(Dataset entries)
= Beginning of Section =

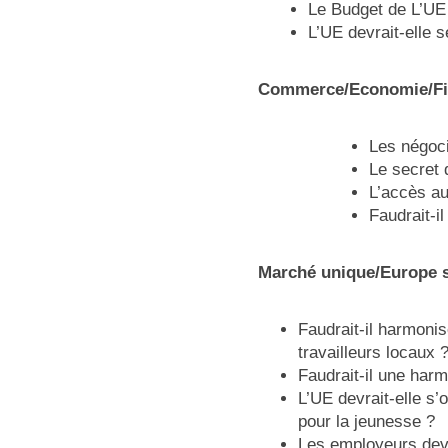
Le Budget de L’UE 
L’UE devrait-elle 
Commerce/Economie/Fi
Les négoci
Le secret d
L’accès au
Faudrait-i
Marché unique/Europe so
Faudrait-il harmonis
travailleurs locaux 
Faudrait-il une har
L’UE devrait-elle s
pour la jeunesse ?
Les employeurs devra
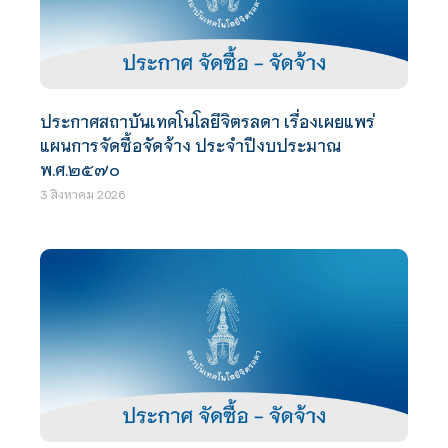
ประกาศสถาบันเทคโนโลยีจิตรลดา เรื่องเผยแพร่
แผนการจัดซื้อจัดจ้าง ประจำปีงบประมาณ
พ.ศ.๒๕๗๐
3 สิงหาคม 2026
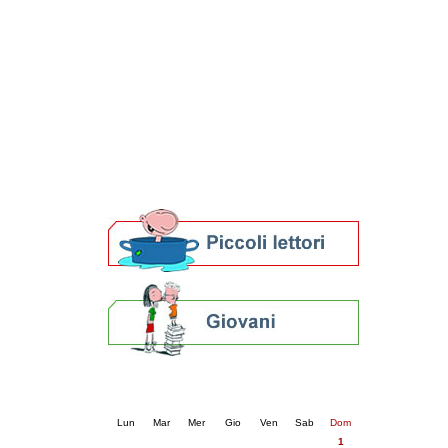
Patto locale per la lettura 2023
Presentazione del Patto per la lettura
della provincia di Ravenna - 2022
Festa del Libro 2014
Bibliopride in Bibliotour
Bibliotour OFF
Parlano del Bibliotour!
Premi e concorsi letterari
SBN: un'eredità per il futuro
Per bibliotecari e archivisti
Calendario eventi
« prec.
marzo 2026
succ. »
Lun
Mar
Mer
Gio
Ven
Sab
Dom
1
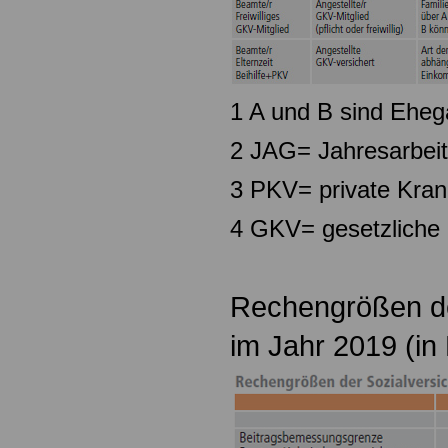
1 A und B sind Eheg
2 JAG= Jahresarbeit
3 PKV= private Kran
4 GKV= gesetzliche
Rechengrößen de
im Jahr 2019 (in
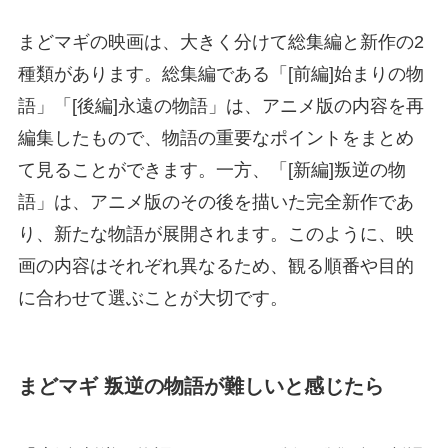
まどマギの映画は、大きく分けて総集編と新作の2
種類があります。総集編である「[前編]始まりの物
語」「[後編]永遠の物語」は、アニメ版の内容を再
編集したもので、物語の重要なポイントをまとめ
て見ることができます。一方、「[新編]叛逆の物
語」は、アニメ版のその後を描いた完全新作であ
り、新たな物語が展開されます。このように、映
画の内容はそれぞれ異なるため、観る順番や目的
に合わせて選ぶことが大切です。
まどマギ 叛逆の物語が難しいと感じたら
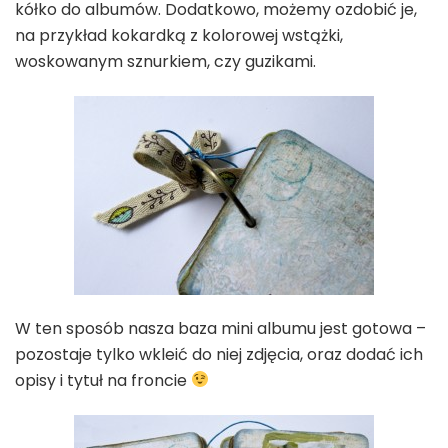
kółko do albumów. Dodatkowo, możemy ozdobić je,
na przykład kokardką z kolorowej wstążki,
woskowanym sznurkiem, czy guzikami.
W ten sposób nasza baza mini albumu jest gotowa –
pozostaje tylko wkleić do niej zdjęcia, oraz dodać ich
opisy i tytuł na froncie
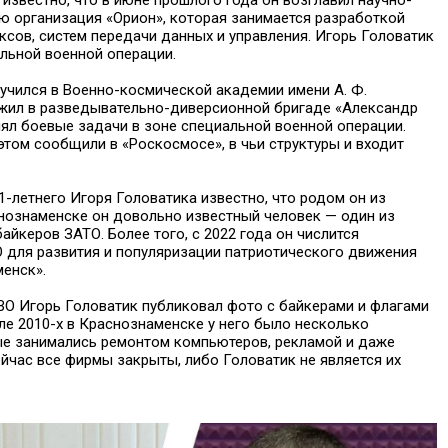
 известно, что в июне прошлого года он возглавил научно-
ю организация «Орион», которая занимается разработкой
сов, систем передачи данных и управления. Игорь Головатик
льной военной операции.
учился в Военно-космической академии имени А. Ф.
жил в разведывательно-диверсионной бригаде «Александр
ял боевые задачи в зоне специальной военной операции.
том сообщили в «Роскосмосе», в чьи структуры и входит
1-летнего Игоря Головатика известно, что родом он из
снознаменске он довольно известный человек — один из
айкеров ЗАТО. Более того, с 2022 года он числится
 для развития и популяризации патриотического движения
енск».
ВО Игорь Головатик публиковал фото с байкерами и флагами
ле 2010-х в Краснознаменске у него было несколько
ые занимались ремонтом компьютеров, рекламой и даже
йчас все фирмы закрыты, либо Головатик не является их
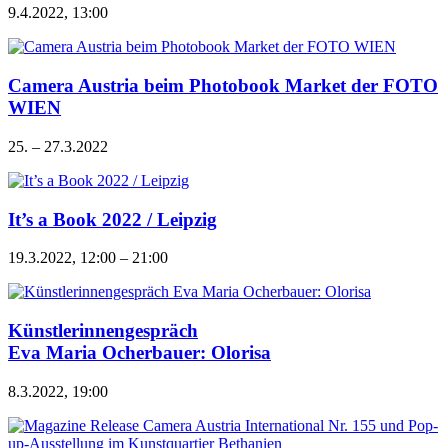
9.4.2022, 13:00
Camera Austria beim Photobook Market der FOTO
WIEN
25. – 27.3.2022
It’s a Book 2022 / Leipzig
19.3.2022, 12:00 – 21:00
Künstlerinnengespräch
Eva Maria Ocherbauer: Olorisa
8.3.2022, 19:00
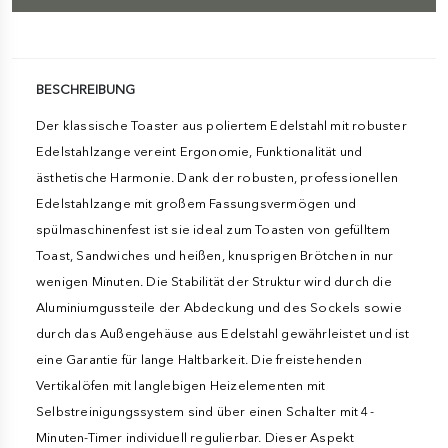
BESCHREIBUNG
Der klassische Toaster aus poliertem Edelstahl mit robuster
Edelstahlzange vereint Ergonomie, Funktionalität und
ästhetische Harmonie. Dank der robusten, professionellen
Edelstahlzange mit großem Fassungsvermögen und
spülmaschinenfest ist sie ideal zum Toasten von gefülltem
Toast, Sandwiches und heißen, knusprigen Brötchen in nur
wenigen Minuten. Die Stabilität der Struktur wird durch die
Aluminiumgussteile der Abdeckung und des Sockels sowie
durch das Außengehäuse aus Edelstahl gewährleistet und ist
eine Garantie für lange Haltbarkeit. Die freistehenden
Vertikalöfen mit langlebigen Heizelementen mit
Selbstreinigungssystem sind über einen Schalter mit 4-
Minuten-Timer individuell regulierbar. Dieser Aspekt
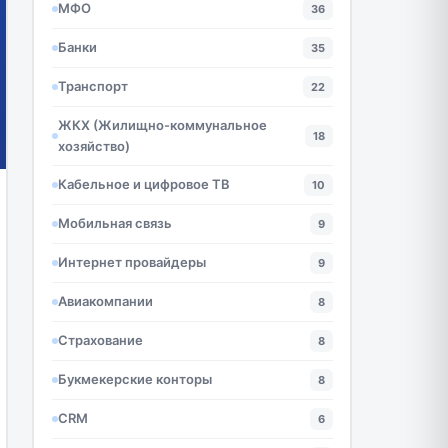
МФО
36
Банки
35
Транспорт
22
ЖКХ (Жилищно-коммунальное
18
хозяйство)
Кабельное и цифровое ТВ
10
Мобильная связь
9
Интернет провайдеры
9
Авиакомпании
8
Страхование
8
Букмекерские конторы
8
CRM
6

= End of Section =

What the task asks. Above are entries with pictures among them. Write out exactly the lines from the one containing "Calendario eventi" through the one containing "ял боевые задачи", ends included, and leave those pictures out.

Result of this task.
Calendario eventi
« prec.
marzo 2026
succ. »
Lun
Mar
Mer
Gio
Ven
Sab
Dom
1
1 A und B sind Eheg
2 JAG= Jahresarbeit
3 PKV= private Kran
4 GKV= gesetzliche
Rechengrößen de
im Jahr 2019 (in
まどマギの映画は、大きく分けて総集編と新作の2
種類があります。総集編である「[前編]始まりの物
語」「[後編]永遠の物語」は、アニメ版の内容を再
編集したもので、物語の重要なポイントをまとめ
て見ることができます。一方、「[新編]叛逆の物
語」は、アニメ版のその後を描いた完全新作であ
り、新たな物語が展開されます。このように、映
画の内容はそれぞれ異なるため、観る順番や目的
に合わせて選ぶことが大切です。
まどマギ 叛逆の物語が難しいと感じたら
kółko do albumów. Dodatkowo, możemy ozdobić je,
na przykład kokardką z kolorowej wstążki,
woskowanym sznurkiem, czy guzikami.
W ten sposób nasza baza mini albumu jest gotowa –
pozostaje tylko wkleić do niej zdjęcia, oraz dodać ich
opisy i tytuł na froncie
 известно, что в июне прошлого года он возглавил научно-
ю организация «Орион», которая занимается разработкой
сов, систем передачи данных и управления. Игорь Головатик
льной военной операции.
учился в Военно-космической академии имени А. Ф.
жил в разведывательно-диверсионной бригаде «Александр
ял боевые задачи в зоне специальной военной операции.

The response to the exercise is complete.